The data from service providers came from the School-Based Mental Health and Substance Abuse (SBMHSA) project. A subset of 63 programme leaders associated with school-based mental health and/or substance abuse programmes in secondary schools across Canada were included as participants for this study. Service providers participated from the following Canadian provinces and territories: Alberta, British Columbia, Manitoba, New Brunswick, Newfoundland, Nova Scotia, Ontario, Prince Edward Island, Saskatchewan, Nunavut, Quebec and the Yukon. Programmes were nominated by members of the SBMHSA consortium and associated networks. In the overarching project, service providers had to be involved in programmes that were currently being implemented in schools from grades 1–12 and had a focus on mental health or substance abuse. For this study, only those service providers affiliated with programmes implemented in grades 9–12 were included. Out of the 63 programme leaders interviewed, 17 were from curriculum-based programmes, 23 were from school-based programmes, 13 were from school-linked programmes and 10 were from other programmes that did not fit into one of these categories.
The Youth Online Survey consisted of 35 questions that evaluated young people's perceptions of the extent of mental health problems in schools, resources available for young people and the impact of stigma on young people and their use of services. Some of the questions for this survey were taken from the Survey of Educators (Short et al., 2009) or based on the findings of Moses (2010). Questions specifically targeting young people's perceptions of stigma in the survey asked participants the barriers they associate with seeking mental health services, their belief if stigma is a problem for young people in their school, if individuals with a mental health concern or illness believe they are treated differently due to their illness and if they have had difficulties making new friends or keeping old ones.
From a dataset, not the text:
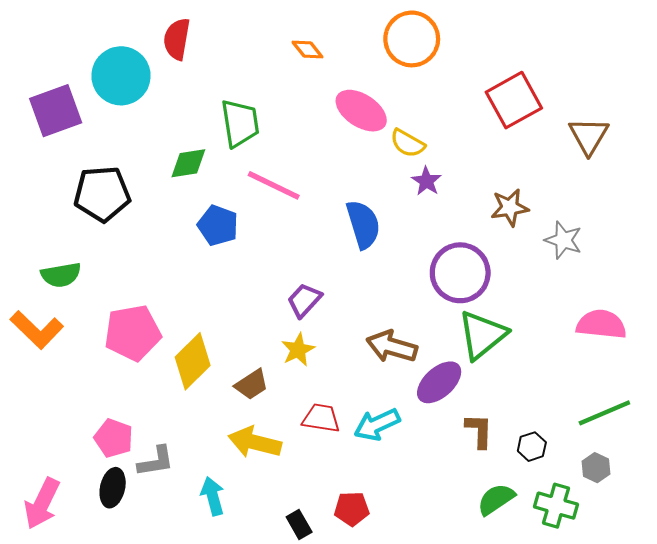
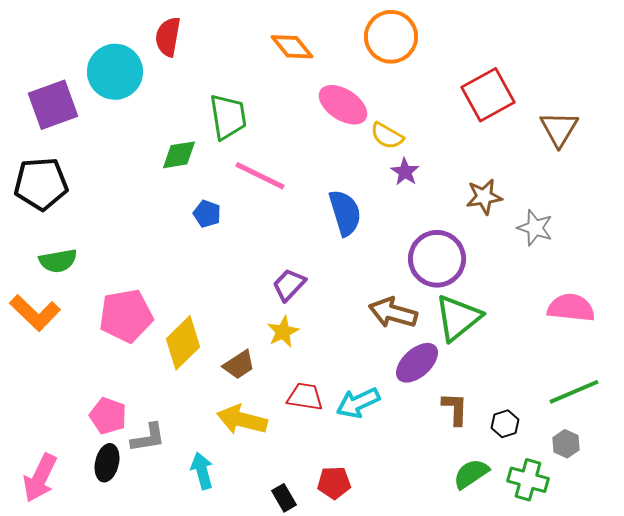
orange diamond: (307, 50) -> (292, 47), size x1.4
black pentagon: (102, 194) -> (41, 184), moved
blue pentagon: (218, 225) -> (207, 214), size x0.7
brown arrow: (392, 347) -> (393, 313), moved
The majority of the questions were ranked on a 5-point Likert scale, with one open-ended question, and one question where young people were asked to select the prevalence of different mental health issues in their school. The survey was posted on Mind your Mind, a leader in web-based information and survey techniques. It was also posted on the Kids Help Line website and Facebook page. The online survey was posted for a month on both sites with no additional marketing by e-mail or other forms of communication. However, the use of a web-based survey has the potential to increase sample sizes due to its anonymity, extension to remote communities and access for those who may feel stigmatized (Carlbring & Andersson, 2006; Griffiths & Christensen, 2007). The extent that these benefits are seen is dependent on the length of time a survey is available online and the amount of marketing conducted to promote the survey.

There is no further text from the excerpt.